:: DATA LISTING ::
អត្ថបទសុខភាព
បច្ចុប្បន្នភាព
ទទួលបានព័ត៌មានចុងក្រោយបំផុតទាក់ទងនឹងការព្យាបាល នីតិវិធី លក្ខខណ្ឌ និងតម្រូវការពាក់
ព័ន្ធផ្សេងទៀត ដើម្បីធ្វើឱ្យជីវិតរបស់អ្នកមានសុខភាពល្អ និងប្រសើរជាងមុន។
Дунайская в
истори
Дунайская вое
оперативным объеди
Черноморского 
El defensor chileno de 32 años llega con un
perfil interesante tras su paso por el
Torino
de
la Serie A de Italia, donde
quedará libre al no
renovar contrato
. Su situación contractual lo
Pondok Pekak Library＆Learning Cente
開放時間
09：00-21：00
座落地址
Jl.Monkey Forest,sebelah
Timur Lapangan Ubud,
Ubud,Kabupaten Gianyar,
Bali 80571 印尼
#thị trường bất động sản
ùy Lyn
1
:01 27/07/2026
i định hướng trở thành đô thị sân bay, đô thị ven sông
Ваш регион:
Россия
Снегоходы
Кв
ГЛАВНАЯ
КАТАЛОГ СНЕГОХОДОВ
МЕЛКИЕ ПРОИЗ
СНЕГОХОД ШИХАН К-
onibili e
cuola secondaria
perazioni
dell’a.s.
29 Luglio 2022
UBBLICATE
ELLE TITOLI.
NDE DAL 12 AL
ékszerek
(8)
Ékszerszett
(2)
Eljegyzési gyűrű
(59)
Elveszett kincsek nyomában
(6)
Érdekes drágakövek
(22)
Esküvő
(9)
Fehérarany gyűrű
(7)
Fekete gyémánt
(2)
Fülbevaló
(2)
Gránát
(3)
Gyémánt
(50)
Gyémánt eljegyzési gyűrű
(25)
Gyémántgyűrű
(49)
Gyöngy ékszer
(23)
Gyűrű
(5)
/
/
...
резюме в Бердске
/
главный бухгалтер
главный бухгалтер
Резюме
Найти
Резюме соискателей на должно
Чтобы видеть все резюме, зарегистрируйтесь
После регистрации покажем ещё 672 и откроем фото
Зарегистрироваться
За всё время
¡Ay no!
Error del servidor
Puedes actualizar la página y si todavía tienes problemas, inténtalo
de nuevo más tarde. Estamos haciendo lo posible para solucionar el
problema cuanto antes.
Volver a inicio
:::
DESCRIPTION OF THE TASK
Please copy each line of the material that has the string "Ubud" somewhere in it.

RESPONSE
Timur Lapangan Ubud,
Ubud,Kabupaten Gianyar,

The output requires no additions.